There are configurations options at config/ folder where you can put configuration files in yaml format for each app mode you want.

These settings are mandatory independently of app mode:

    # App scope
    app:
        # Specifies where csv generated files will be stored
        output_dir: ./output 
    
    # Processors scope
    processors:
        # Specifies where the processors are located
        path: ./processors 
        # Array with processors to be run in the specified order
        queue:
            - Processor1
            - ProcessorN
    
    # Database scope is overriden by environment variables if they are present
    database:
        host: localhost
        database: postgres
        user: postgres
        pass: :)

The configuration is available through App singleton. For example:

    from lib.app import App

    print(App.instance().environment.database.host)
    # Prints localhost

Container

There is a Docker+Compose 'plug and play' files to get framework running on a Linux Alpine container.

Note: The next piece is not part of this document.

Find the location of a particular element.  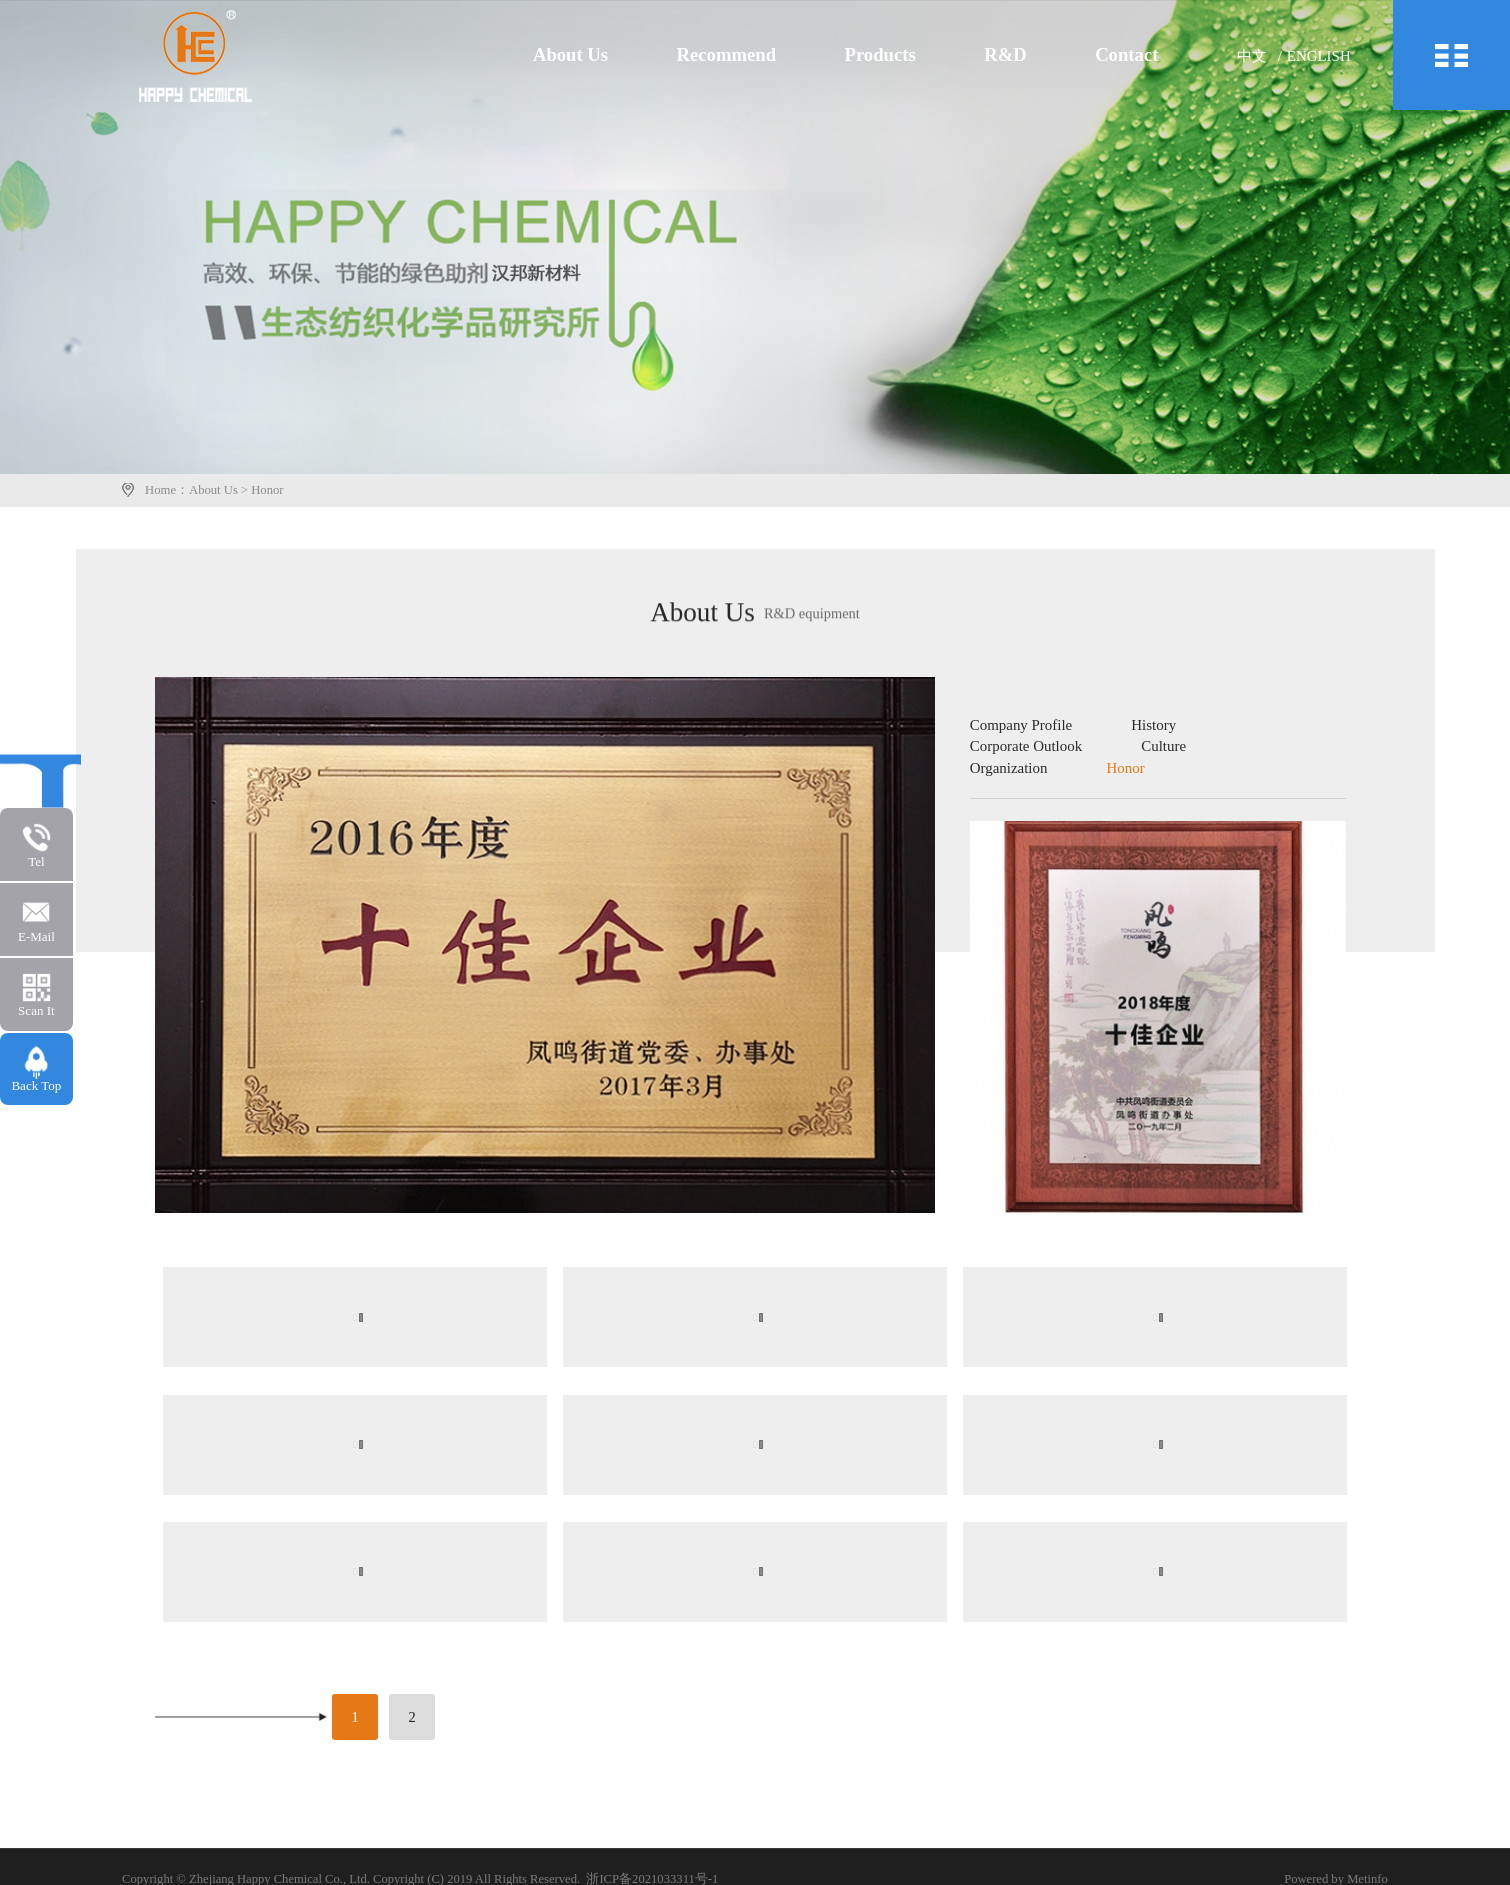 R&D is located at coordinates (1022, 55).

The container recipe uses multistage building:

  • First, it makes it up a container to build wheels for all pip packages specified on the container/packages.pip file

  • Then the generated wheels are copied from the builder container to the final container

  • Then we call pip to install the compiled wheels on the final container

  • Finally the app/ folder gets copied into the final container and copied wheelsgets removed to shrink final container size.

Settings

You can put all environment variables in the .env file and docker will make them visible inside the container

App mode

By default app on a container runs at Production mode but you can run it in production mode. To achieve this just set

    APP_MODE=PROD #For production mode
    APP_MODE=DEV #For development mode

Database settings

You must setup database variables in the .env file in case of database connection

    DB_HOST= #<for hostname>
    DB_NAME= #<for database name>
    DB_USER= #<for database user>
    DB_PASS= #<for database user's password>

Running PyDaf

Simple run ./run.sh on your prefered bash.

Examples:

    # Show commannds options
    ./run.sh --help 

    # Runs in console in production mode
    ./run.sh 

    # Runs in console in production mode
    ./run.sh --target=console

    # Runs in console in development mode
    ./run.sh --target=console --mode=dev 

    # Runs in container in production mode
    ./run.sh --target=container 

    # Runs in container in development mode
    ./run.sh --target=container --mode=dev 

    # Runs in container production mode and build container before run
    ./run.sh --target=container --build 

Note: When run in target=console in production mode, you must set database settings on prod.yml or as environment variables.